Saturday, June 13, 2015

New Arrivals: More From Siglio Press




Richard Kraft, Her Comes Kitty: A Comic Opera

Here Comes Kitty reaches out in all sorts of ways like a compendium of the postmodern without pretentiousness which—despite combining humor, the erotic, the gothic, the wry, the popular and the sophisticated—tells a tight tale with wild invention and makes you want both to turn the pages and dwell on the images.
—Tom Phillips




In this wildly irreverent collage narrative, artist Richard Kraft reassembles a Cold War comic about a Polish spy infiltrating the Nazis to orchestrate a multiplicity of voices into joyous cacophony. Like an Indian miniature painting, each comic book page is densely layered, collapsing foreground and background, breaking the frame and merging time. An unlikely and enormous cast of characters emerges as Kraft appropriates images and texts from an extraordinary variety of sources (the Amar Chitra Katha comics of Hindu mythology, Jimmy Swaggart’s Old and New Testament stories, the 1960s English football annual Scorcher, and underground porn comics like Cherry as well as images from art history, outdated encyclopedias, and more).
Proceeding from Thoreau’s observation, “Yes and No are lies.

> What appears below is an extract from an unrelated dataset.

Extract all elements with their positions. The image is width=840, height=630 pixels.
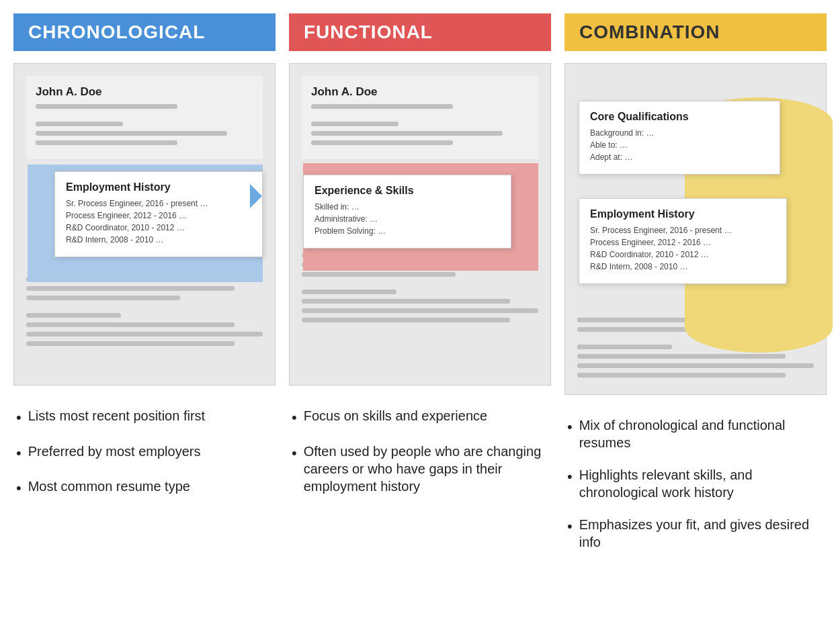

A true answer will not aim to establish anything, but rather to set all well afloat,” Kraft subverts all certainty to reconstruct a world constantly in flux, rich with dark humor and its own revelatory nonsense. Author Danielle Dutton’s set of sixteen interpolations punctuate the book using similar strategies of appropriation and juxtaposition to create texts that sing in the same arresting register as Kraft’s collages. Here Comes Kitty also includes a wide-ranging conversation between Kraft and poet Ann Lauterbach. -Siglio





Tantra Song: Tantric Painting From Rajasthan

It could be a cult classic: the debut edition of Siglio Press’s Tantra Song—one of the only books to survey the elusive tradition of abstract Tantric painting from Rajasthan, India—sold out in a swift six weeks. The works depict deities as geometric, vividly hued shapes and mark a clear departure from Tantric art’s better-known figurative styles. They also resonate uncannily with lineages of twentieth-century art—from the Bauhaus and Russian Constructivism to Minimalism—as well as with much painting today. Rarely have the ancient and the modern come together so fluidly.
—Lauren O’Neill-Butler, THE PARIS REVIEW



Tantra Song is a singular and revelatory collection of rare Tantric paintings made anonymously by adepts in Rajasthan and used to awaken heightened states of consciousness. The paintings’ magnetic, vibratory beauty—as well as their deep affinity with 20th century abstract art—inspires acute attention and boundless contemplation.
The paintings are the progeny of hand-written, illustrated religious treatises from the 17th century which have been copied over multiple generations. Like musicians playing ragas of classical Indian music, adepts paint in a concentrated state of mental rapture, repeating and subtly reinterpreting melodic structures of line and color. When complete, the paintings—made in tempera, gouache, and watercolor on salvaged paper—are pinned to the wall to use in private meditation.
Having spent more than two decades in conversation with the private communities of Rajasthani tantrikas, Jamme—like other poet-ethnographers Michaux, Leiris, and Bataille before him—draws on an unconventional body of knowledge. His accompanying texts—concise and luminous—further open readers to the paintings’ subtle magic.